The Witcher 3, made by CD Projekt Red, has made me forget what I know to be true. Every few hours, my common sense fails me. I catch myself thinking (Does this game go on forever?) I know people have beaten the game I’ve seen journalists discuss the ending and friends who have Steam achievements for beating the game but it almost seems impossible. I have poured 70 hours into the game and in no way am I close to the final act. Instead of assuming I can’t do something in the game, I try. My imagination is slowly coming back to me.

There isn’t one thing that I can attribute this success to. It’s in how huge the map is, how every nook and cranny seems to be filled with something interesting to find or explore, the way in which main quests branch into side quests/side quests bleed into the main quest etc. The game constantly makes me feel that if I were to play it a hundred thousand times over, I would never experience it the same way twice. Even if most decisions and events are set in stone, The Wild Hunt is a master illusionist, making you believe that it is you and you alone that shapes this adventure. With a world this vast, populated by more characters than my own city in real life, I’m bound to be missing hours upon hours of content without even knowing it and I have ‘˜inspect-every-texture-of-every-leaf’ style gaming OCD. If you have tunnel vision and only focus on the main quest, I won’t say you’re playing the game wrong, but you are definitely missing out.

A blogger on IGN declares that “The Witcher 3 is the Best Pokemon Game in Years”:

Eventually you get a quest line to travel around Velen, playing the best Gwent slingers, earning you new cards for each, adjusting your meta now not just for the locals, but for factions because you’ve had enough experience by this time to know how to counter some of the different faction tricks. Keep a close combat-negating weather effect in hand for monsters. Draw out as many cards in hand from your opponent on first match and lose (on purpose) for Northern Realms. You start to learn the meta of the region.

Then you end up different regions with stronger players and your metagame has to change again; you must gather more cards for your pool to build stronger decks against these stronger players. And then you receive an invitation you’ve qualified and are invited to GO to Novigrad and participate in two different things. The first, in real life, is called Regionals. This may represent players from your state or multiple states, competing for the chance to go to a larger tournament (usually Nationals or World) to win better cash and prizes. As soon as you get to Novigrad, you must complete a Regionals, of sorts, against the Novigrad players. This is where you score some prime cards to continue building your meta (and now starting to flesh out a second and possibly third deck through different factions of your own) and eventually you can compete in what represents Nationals; or perhaps more appropriately in The Witcher 3: Wild Hunt Worlds. And let me tell you, they bring the competition, just like real life.

And Triad Gamer explains why “The Witcher 3’s Side Quests Finally Justify The Freedom Of The Open World”:

Most open world games operate on a system of dead ends; they offer the player alternative avenues to pursue but regularly lead to nothing but repetition and mediocrity. The Witcher 3 obliterates this system of monotonous expectation with its inconsistency; few side missions are ever the same and the game randomly throws in new dynamics at every turn.

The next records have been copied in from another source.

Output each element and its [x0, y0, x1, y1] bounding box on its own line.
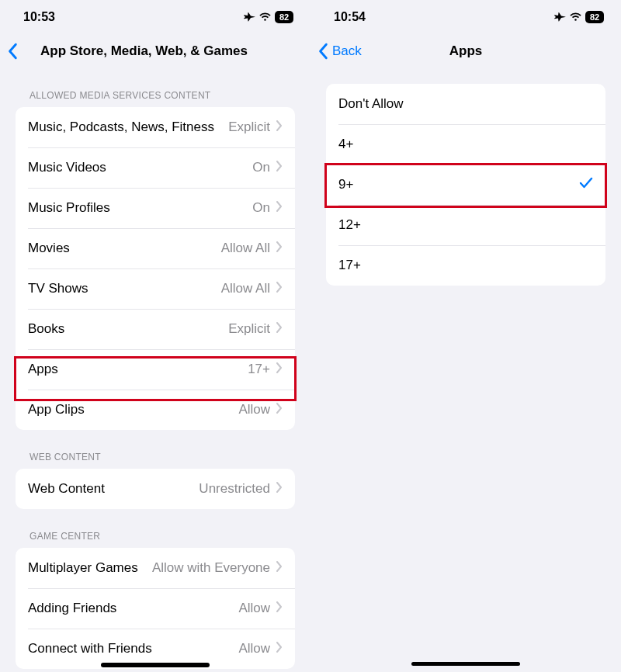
page-title: App Store, Media, Web, & Games: [40, 43, 303, 59]
row-value: Unrestricted: [199, 481, 270, 497]
chevron-right-icon: [276, 120, 283, 134]
row-value: Allow All: [221, 241, 270, 256]
row-value: Allow: [238, 601, 270, 616]
chevron-right-icon: [276, 642, 283, 656]
row-label: Web Content: [28, 481, 199, 497]
row-music-profiles[interactable]: Music Profiles On: [16, 188, 295, 228]
status-bar: 10:54 82: [310, 0, 621, 34]
status-time: 10:54: [334, 10, 366, 24]
battery-icon: 82: [585, 11, 604, 23]
row-label: Music, Podcasts, News, Fitness: [28, 120, 228, 135]
row-apps[interactable]: Apps 17+: [16, 349, 295, 390]
chevron-right-icon: [276, 482, 283, 496]
row-label: Multiplayer Games: [28, 560, 152, 576]
row-label: Movies: [28, 241, 221, 256]
wifi-icon: [569, 12, 582, 22]
web-list: Web Content Unrestricted: [16, 469, 295, 509]
row-dont-allow[interactable]: Don't Allow: [326, 84, 605, 124]
row-movies[interactable]: Movies Allow All: [16, 228, 295, 268]
apps-rating-list: Don't Allow 4+ 9+ 12+ 17+: [326, 84, 605, 286]
back-button[interactable]: [8, 43, 19, 60]
row-label: App Clips: [28, 402, 238, 417]
row-label: TV Shows: [28, 281, 221, 296]
chevron-left-icon: [8, 43, 19, 60]
row-value: Allow with Everyone: [152, 560, 270, 576]
row-label: 9+: [338, 177, 579, 192]
row-value: Explicit: [228, 321, 270, 337]
screen-media-settings: 10:53 82 App Store, Media, Web, & Games …: [0, 0, 310, 672]
row-music-podcasts[interactable]: Music, Podcasts, News, Fitness Explicit: [16, 107, 295, 147]
back-button[interactable]: Back: [318, 43, 362, 60]
row-value: 17+: [248, 362, 270, 377]
status-indicators: 82: [243, 11, 293, 23]
chevron-right-icon: [276, 322, 283, 336]
row-4-plus[interactable]: 4+: [326, 124, 605, 165]
row-17-plus[interactable]: 17+: [326, 245, 605, 286]
row-label: Apps: [28, 362, 248, 377]
airplane-icon: [243, 12, 255, 23]
section-header-game-center: GAME CENTER: [0, 509, 310, 548]
section-header-web: WEB CONTENT: [0, 430, 310, 469]
gamecenter-list: Multiplayer Games Allow with Everyone Ad…: [16, 548, 295, 669]
row-value: Explicit: [228, 120, 270, 135]
row-tv-shows[interactable]: TV Shows Allow All: [16, 268, 295, 309]
chevron-right-icon: [276, 561, 283, 575]
chevron-right-icon: [276, 403, 283, 417]
row-label: Music Profiles: [28, 200, 252, 216]
row-label: Books: [28, 321, 228, 337]
row-value: On: [252, 200, 270, 216]
row-label: Adding Friends: [28, 601, 238, 616]
row-books[interactable]: Books Explicit: [16, 309, 295, 349]
status-time: 10:53: [23, 10, 55, 24]
chevron-right-icon: [276, 282, 283, 296]
row-adding-friends[interactable]: Adding Friends Allow: [16, 588, 295, 629]
battery-icon: 82: [275, 11, 293, 23]
row-app-clips[interactable]: App Clips Allow: [16, 390, 295, 430]
row-value: On: [252, 160, 270, 175]
row-value: Allow: [238, 641, 270, 656]
row-label: Don't Allow: [338, 96, 593, 112]
status-bar: 10:53 82: [0, 0, 310, 34]
chevron-right-icon: [276, 161, 283, 175]
row-value: Allow All: [221, 281, 270, 296]
screen-apps-rating: 10:54 82 Back Apps Don't Allow 4+ 9+: [310, 0, 621, 672]
chevron-right-icon: [276, 362, 283, 376]
row-12-plus[interactable]: 12+: [326, 205, 605, 245]
status-indicators: 82: [553, 11, 604, 23]
row-9-plus[interactable]: 9+: [326, 165, 605, 205]
back-label: Back: [332, 43, 362, 59]
chevron-left-icon: [318, 43, 329, 60]
airplane-icon: [553, 12, 566, 23]
row-label: Connect with Friends: [28, 641, 238, 656]
row-multiplayer-games[interactable]: Multiplayer Games Allow with Everyone: [16, 548, 295, 588]
home-indicator[interactable]: [411, 662, 520, 666]
row-label: 4+: [338, 137, 593, 152]
row-label: 12+: [338, 217, 593, 233]
redaction-bar: [101, 663, 210, 667]
checkmark-icon: [579, 177, 593, 192]
media-list: Music, Podcasts, News, Fitness Explicit …: [16, 107, 295, 430]
row-label: Music Videos: [28, 160, 252, 175]
section-header-media: ALLOWED MEDIA SERVICES CONTENT: [0, 68, 310, 107]
chevron-right-icon: [276, 201, 283, 215]
row-music-videos[interactable]: Music Videos On: [16, 147, 295, 188]
wifi-icon: [258, 12, 272, 22]
nav-bar: App Store, Media, Web, & Games: [0, 34, 310, 68]
row-label: 17+: [338, 258, 593, 273]
chevron-right-icon: [276, 241, 283, 255]
row-value: Allow: [238, 402, 270, 417]
nav-bar: Back Apps: [310, 34, 621, 68]
chevron-right-icon: [276, 601, 283, 615]
row-web-content[interactable]: Web Content Unrestricted: [16, 469, 295, 509]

Unlike Ubisoft’s open world affairs the The Witcher 3 absolutely refuses to pigeon hole its side quests. While the player can choose to pursue contracts that are less narratively focused and more combat orientated, that is the only directional choice ever offered. Information is power in the open world and The Witcher 3 goes out of its way to ensure the player never knows more than absolutely necessary. Taking on a side quest really is like going on a completely new adventure, almost anything can happen.

While each adventure is obviously heavily scripted the game does a great job of developing mystery and the illusion of freedom. Players really have no idea as to what awaits them throughout their journey. In a game that puts such a heavy emphasis on preparation, this inability to foresee upcoming challenges forces the player to remain on guard at all times. Even an over-levelled player can quickly become overwhelmed by an enemy ill-suited to their load out and skill set. Without precedent from previous side quests to guide the player they are forced to constantly re-evaluate their tactical approach. It is this variation in side quests that enables The Witcher 3 to ascend above other open world titles and justify the carefully carved world the developers have put together.